WORK ORDER >> In the records that follow, find the line with "Jour de ressac de Maylis de Kerangal pour"; from there, retype every line exactly through the line with "ينخفض مخزون نكهة", which also belongs to the answer.

(Stored items from a collection)
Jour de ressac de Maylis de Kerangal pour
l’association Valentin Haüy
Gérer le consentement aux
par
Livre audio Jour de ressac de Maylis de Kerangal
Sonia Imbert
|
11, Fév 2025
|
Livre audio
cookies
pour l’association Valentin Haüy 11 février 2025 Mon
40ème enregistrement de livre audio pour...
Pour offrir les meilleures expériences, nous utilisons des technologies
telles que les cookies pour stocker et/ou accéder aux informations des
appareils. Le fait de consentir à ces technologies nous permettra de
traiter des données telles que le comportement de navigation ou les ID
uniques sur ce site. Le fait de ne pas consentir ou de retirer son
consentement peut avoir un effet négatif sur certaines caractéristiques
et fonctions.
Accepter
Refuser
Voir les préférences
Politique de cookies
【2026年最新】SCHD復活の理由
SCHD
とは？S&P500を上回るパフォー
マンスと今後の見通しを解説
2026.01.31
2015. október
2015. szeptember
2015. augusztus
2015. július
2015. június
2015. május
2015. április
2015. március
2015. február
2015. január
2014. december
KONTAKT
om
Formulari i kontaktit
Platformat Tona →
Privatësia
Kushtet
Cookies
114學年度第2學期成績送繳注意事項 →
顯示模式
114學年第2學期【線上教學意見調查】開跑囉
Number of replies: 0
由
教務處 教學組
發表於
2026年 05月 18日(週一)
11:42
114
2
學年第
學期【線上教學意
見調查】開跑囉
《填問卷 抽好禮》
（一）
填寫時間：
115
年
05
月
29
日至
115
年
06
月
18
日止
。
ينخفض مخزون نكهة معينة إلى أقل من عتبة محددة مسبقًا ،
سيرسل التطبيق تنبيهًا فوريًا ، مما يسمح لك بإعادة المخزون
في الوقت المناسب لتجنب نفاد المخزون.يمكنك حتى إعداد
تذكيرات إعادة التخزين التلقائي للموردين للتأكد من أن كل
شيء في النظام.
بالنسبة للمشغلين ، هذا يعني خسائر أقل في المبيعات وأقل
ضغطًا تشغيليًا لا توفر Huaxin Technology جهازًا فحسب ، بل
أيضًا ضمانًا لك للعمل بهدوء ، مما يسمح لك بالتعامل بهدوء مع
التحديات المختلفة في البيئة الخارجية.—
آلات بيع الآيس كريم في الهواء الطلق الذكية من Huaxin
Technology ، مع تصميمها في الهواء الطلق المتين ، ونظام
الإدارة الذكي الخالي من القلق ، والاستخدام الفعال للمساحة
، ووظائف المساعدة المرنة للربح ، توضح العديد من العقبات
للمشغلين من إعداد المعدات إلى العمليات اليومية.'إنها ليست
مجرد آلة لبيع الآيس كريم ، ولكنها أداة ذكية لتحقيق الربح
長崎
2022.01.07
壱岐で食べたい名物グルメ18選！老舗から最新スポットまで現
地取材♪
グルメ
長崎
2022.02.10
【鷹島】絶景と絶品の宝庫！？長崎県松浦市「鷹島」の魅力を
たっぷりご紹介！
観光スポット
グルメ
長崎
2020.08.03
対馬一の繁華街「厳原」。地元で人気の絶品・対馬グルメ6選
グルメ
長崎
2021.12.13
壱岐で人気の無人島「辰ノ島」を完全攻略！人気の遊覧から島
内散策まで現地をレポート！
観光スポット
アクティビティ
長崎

...

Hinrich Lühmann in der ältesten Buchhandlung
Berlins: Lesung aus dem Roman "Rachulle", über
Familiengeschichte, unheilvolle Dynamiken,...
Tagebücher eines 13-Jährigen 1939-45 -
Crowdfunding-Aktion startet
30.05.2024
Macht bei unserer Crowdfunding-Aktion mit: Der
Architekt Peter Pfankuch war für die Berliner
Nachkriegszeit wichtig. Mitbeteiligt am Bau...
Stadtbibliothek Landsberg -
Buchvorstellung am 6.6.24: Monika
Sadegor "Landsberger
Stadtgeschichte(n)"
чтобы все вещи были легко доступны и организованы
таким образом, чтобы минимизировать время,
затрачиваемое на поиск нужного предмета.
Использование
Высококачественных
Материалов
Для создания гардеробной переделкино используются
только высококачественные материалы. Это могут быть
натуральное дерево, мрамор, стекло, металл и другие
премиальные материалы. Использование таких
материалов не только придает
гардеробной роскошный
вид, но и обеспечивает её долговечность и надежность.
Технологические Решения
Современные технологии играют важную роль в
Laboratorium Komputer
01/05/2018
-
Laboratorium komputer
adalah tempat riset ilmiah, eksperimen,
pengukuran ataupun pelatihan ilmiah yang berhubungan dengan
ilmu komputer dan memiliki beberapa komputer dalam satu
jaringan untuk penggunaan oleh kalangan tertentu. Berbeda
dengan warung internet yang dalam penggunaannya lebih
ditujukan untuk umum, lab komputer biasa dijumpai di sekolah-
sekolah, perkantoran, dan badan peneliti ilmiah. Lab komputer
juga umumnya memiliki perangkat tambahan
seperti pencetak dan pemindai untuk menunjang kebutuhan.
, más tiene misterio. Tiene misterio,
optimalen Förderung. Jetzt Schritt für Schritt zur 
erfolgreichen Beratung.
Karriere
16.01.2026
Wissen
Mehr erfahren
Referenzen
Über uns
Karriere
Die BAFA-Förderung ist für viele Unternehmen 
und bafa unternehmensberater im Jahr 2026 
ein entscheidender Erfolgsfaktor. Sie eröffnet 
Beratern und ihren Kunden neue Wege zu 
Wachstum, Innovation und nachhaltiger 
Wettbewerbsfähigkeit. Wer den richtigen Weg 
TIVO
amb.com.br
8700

==

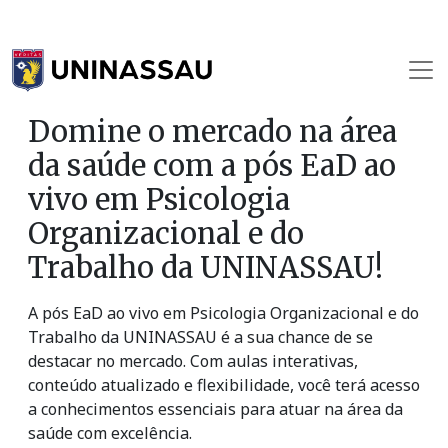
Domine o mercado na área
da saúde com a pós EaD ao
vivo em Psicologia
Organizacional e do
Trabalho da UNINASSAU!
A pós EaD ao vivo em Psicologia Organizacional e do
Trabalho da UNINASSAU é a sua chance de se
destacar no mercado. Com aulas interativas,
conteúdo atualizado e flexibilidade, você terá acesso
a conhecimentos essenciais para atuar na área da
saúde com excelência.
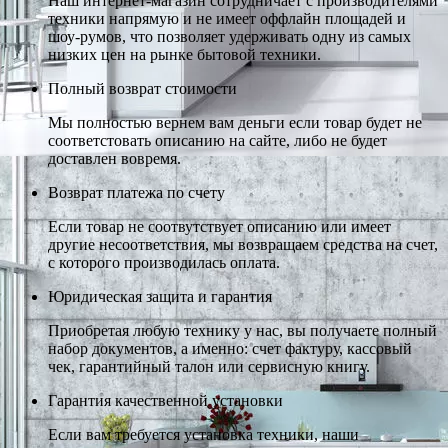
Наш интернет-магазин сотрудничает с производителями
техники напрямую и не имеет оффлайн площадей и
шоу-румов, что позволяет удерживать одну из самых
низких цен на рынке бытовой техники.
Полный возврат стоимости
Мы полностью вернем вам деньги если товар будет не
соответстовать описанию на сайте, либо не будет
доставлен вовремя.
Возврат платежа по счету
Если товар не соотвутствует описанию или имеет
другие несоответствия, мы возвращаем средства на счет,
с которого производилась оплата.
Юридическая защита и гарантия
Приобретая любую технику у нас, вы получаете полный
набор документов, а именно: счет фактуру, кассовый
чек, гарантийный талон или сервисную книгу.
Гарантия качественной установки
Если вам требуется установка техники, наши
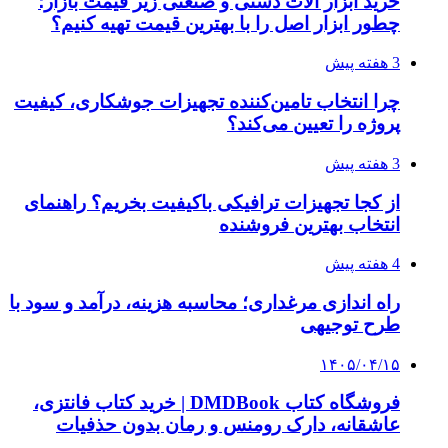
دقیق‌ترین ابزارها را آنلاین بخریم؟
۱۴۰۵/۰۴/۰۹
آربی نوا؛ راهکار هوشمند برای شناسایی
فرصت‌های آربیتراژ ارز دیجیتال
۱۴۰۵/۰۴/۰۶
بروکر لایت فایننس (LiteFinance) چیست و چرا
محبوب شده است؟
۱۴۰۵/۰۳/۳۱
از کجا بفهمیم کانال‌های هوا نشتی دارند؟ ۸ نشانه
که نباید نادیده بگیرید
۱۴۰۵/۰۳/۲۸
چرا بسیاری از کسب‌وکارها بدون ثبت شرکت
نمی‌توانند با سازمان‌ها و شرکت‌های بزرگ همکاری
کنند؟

TASK SOLUTION >>
Jour de ressac de Maylis de Kerangal pour
l’association Valentin Haüy
Gérer le consentement aux
par
Livre audio Jour de ressac de Maylis de Kerangal
Sonia Imbert
|
11, Fév 2025
|
Livre audio
cookies
pour l’association Valentin Haüy 11 février 2025 Mon
40ème enregistrement de livre audio pour...
Pour offrir les meilleures expériences, nous utilisons des technologies
telles que les cookies pour stocker et/ou accéder aux informations des
appareils. Le fait de consentir à ces technologies nous permettra de
traiter des données telles que le comportement de navigation ou les ID
uniques sur ce site. Le fait de ne pas consentir ou de retirer son
consentement peut avoir un effet négatif sur certaines caractéristiques
et fonctions.
Accepter
Refuser
Voir les préférences
Politique de cookies
【2026年最新】SCHD復活の理由
SCHD
とは？S&P500を上回るパフォー
マンスと今後の見通しを解説
2026.01.31
2015. október
2015. szeptember
2015. augusztus
2015. július
2015. június
2015. május
2015. április
2015. március
2015. február
2015. január
2014. december
KONTAKT
om
Formulari i kontaktit
Platformat Tona →
Privatësia
Kushtet
Cookies
114學年度第2學期成績送繳注意事項 →
顯示模式
114學年第2學期【線上教學意見調查】開跑囉
Number of replies: 0
由
教務處 教學組
發表於
2026年 05月 18日(週一)
11:42
114
2
學年第
學期【線上教學意
見調查】開跑囉
《填問卷 抽好禮》
（一）
填寫時間：
115
年
05
月
29
日至
115
年
06
月
18
日止
。
ينخفض مخزون نكهة معينة إلى أقل من عتبة محددة مسبقًا ،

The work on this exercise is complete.